The King heartens at this news, and is further excited when the ascetic happens to mention that the boy’s mother’s name is Shakuntala. When the boy drops his protective amulet, Dusyanta picks it up. The ascetics are shocked, because the amulet cannot be picked up by anyone except for the boy’s parents and the boy himself. The king at last realizes that he has “his heart’s desire.”
None of the evidence the King hears convinces him beyond the shadow of a doubt until he picks up the amulet unharmed, confirming that the boy is his son and that Shakuntala is near. Whereas the King despaired in the last act that he would never fulfill his duty of having children, it becomes clear here that he has done so—and that, perhaps even more importantly, he has done so in a way that joins perfectly with his “heart’s desire.”
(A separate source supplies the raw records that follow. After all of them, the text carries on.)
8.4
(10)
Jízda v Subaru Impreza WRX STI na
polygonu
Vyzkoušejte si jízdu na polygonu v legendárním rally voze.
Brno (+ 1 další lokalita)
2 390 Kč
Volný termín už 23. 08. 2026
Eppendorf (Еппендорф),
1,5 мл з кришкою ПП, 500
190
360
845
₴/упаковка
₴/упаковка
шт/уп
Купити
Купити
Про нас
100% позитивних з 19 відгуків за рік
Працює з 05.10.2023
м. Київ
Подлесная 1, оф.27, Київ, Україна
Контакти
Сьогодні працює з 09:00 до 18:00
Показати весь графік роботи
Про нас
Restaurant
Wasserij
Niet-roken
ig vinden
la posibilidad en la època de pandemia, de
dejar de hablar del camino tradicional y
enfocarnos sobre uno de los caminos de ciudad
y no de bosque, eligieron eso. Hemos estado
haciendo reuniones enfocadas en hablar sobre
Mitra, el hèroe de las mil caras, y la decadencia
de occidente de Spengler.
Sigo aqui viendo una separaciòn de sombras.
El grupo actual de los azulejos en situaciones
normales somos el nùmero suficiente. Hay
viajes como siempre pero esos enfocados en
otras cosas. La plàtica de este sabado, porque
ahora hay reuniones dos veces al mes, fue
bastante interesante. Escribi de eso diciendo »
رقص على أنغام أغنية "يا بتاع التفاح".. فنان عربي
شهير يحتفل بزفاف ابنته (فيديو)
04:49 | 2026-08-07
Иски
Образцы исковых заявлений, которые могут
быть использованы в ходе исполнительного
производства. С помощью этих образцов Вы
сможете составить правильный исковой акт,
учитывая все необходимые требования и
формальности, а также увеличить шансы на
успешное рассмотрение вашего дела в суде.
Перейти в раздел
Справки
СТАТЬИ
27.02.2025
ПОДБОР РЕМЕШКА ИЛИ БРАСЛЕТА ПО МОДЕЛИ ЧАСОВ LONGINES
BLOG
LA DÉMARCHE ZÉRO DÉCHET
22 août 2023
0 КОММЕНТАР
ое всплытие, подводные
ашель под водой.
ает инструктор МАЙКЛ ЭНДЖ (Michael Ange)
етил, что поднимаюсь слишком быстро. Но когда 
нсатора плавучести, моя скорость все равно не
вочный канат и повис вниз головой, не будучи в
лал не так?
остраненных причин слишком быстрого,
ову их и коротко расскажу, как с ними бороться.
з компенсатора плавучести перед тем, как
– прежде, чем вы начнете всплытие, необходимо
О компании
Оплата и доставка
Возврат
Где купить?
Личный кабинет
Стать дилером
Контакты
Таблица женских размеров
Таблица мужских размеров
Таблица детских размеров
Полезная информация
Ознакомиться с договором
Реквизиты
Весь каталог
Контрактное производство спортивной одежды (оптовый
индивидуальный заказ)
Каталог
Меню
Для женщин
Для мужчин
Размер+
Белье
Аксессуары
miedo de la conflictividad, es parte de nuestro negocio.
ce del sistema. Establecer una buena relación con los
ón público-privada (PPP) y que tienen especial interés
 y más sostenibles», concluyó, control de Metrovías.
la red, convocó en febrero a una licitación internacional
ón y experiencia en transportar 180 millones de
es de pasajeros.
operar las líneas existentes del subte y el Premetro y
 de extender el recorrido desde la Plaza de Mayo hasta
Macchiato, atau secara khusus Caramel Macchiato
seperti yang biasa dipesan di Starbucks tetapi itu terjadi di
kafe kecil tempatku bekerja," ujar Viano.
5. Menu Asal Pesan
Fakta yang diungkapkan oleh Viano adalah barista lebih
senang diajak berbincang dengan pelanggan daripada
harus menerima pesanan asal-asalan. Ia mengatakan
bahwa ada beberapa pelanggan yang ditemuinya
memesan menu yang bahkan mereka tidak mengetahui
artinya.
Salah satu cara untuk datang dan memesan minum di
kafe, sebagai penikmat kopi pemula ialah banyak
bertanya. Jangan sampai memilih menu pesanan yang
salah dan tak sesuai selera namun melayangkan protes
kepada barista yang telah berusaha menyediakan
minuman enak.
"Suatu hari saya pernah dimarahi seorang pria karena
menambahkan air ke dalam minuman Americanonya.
Shakuntala enters. The King recognizes her at once: “Her robes are dusky, drab, / Her hair a single braid, / Her cheeks drawn in by penance-- / She’s been so pure and constant / In that vow of separation / I so callously began.”
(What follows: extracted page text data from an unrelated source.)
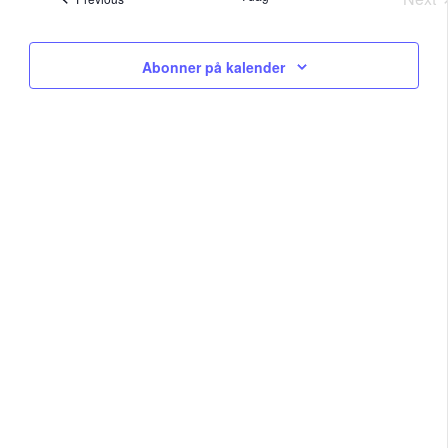
Na
Arr
and
Abonner på kalender
View
Navig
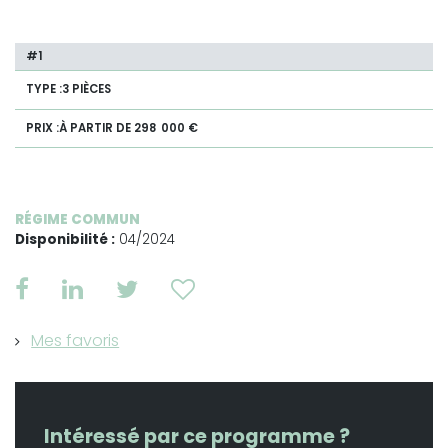
3 PIÈCES
À PARTIR DE 298 000 €
RÉGIME COMMUN
Disponibilité :
04/2024
Mes favoris
Intéressé par ce programme ?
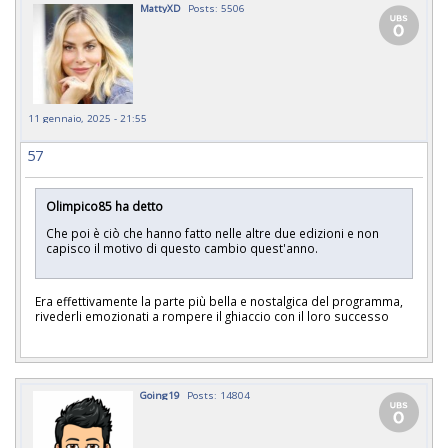
MattyXD
Posts: 5506
11 gennaio, 2025 - 21:55
57
Olimpico85 ha detto
Che poi è ciò che hanno fatto nelle altre due edizioni e non
capisco il motivo di questo cambio quest'anno.
Era effettivamente la parte più bella e nostalgica del programma,
rivederli emozionati a rompere il ghiaccio con il loro successo
Going19
Posts: 14804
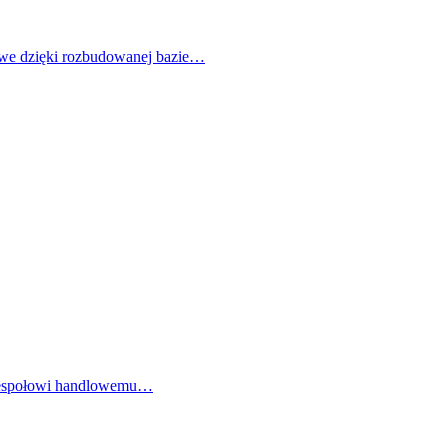
iwe dzięki rozbudowanej bazie…
a zespołowi handlowemu…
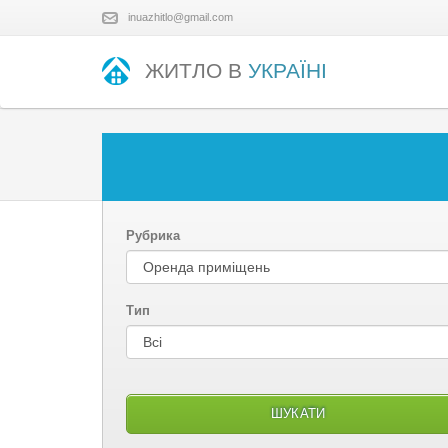
inuazhitlo@gmail.com
ЖИТЛО В
УКРАЇНІ
Рубрика
Тип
This time, the King has no difficulty whatsoever in recognizing his wife—even though her dress indicates austere asceticism, and her single braid is a sign of separation from her husband. Her spiritual purity shines through her drab appearance, providing another example of the way in which duty (in this case, the duties of asceticism) can actually help love on its way.
Shakuntala doesn’t think that the pale King resembles her husband. Dusyanta says, “My dear, that cruelty I practiced on you has come full circle, since now it is I who need to be recognized by you.” Shakuntala realizes that her “bitter fate has turned compassionate.”
In an ironic and fitting turn, Shakuntala doesn’t recognize the King instantly, but she quickly recognizes that her fate has been reversed.
As Shakuntala breaks down in tears, Dusyanta tells his wife that “In looking on your pale / Unpainted lips, I have at last / Recalled your face.” He offers back the signet ring—“let the vine take this flower back as a sign of her reunion with spring”—but Shakuntala, no longer trusting it, tells him to wear it instead.
Though Shakuntala’s external beauty has faded, her spiritual beauty is all Dusyanta needs to confirm her identity. Shakuntala no longer wants to wear the symbol of their youthful love—besides seeming untrustworthy, it also seems not to fit the maturity of their marriage.
The family of three goes together to see Marica. Marica and his wife, Aditi, the parents of Indra, greet and bless Dusyanta and Shakuntala: “Fortune unites faith, wealth, and order: / Shakuntala the pure, her noble son, the king.” When the King tells the sage the story of his rejection and then recognition of Shakuntala, Marica tells the King not to blame himself, and tells Shakuntala not to resent him—it was all because of Durvasas’s curse.
The royal couple is blessed by a divine couple. Marica explains everything that’s come between the King and Shakuntala, ensuring that there’s no lingering doubt or resentment. It seems that the curse, though previously so devastating for them both, has ultimately brought them together stronger and more purified, despite the ill intent that originally lay behind it.
Marica confirms that their son, Sarvadamana, will be a universal emperor who will later be called Bharata, “Sustainer.” One of Marica’s pupils is sent to tell Kanva the happy news of the broken curse and the reunited family. Now, Marica says, Dusyanta must return to his capital with his wife and boy. He blesses them, particularly wishing that Dusyanta and the god Indra will mutually benefit one another’s realms. The King closes the play with a prayer for freedom from rebirth and death forever.
At last, duty and love—seemingly at odds at the beginning of the play and frequently in conflict throughout—are fully reconciled as the reunited couple go to fulfill their royal duties with the blessing of the gods.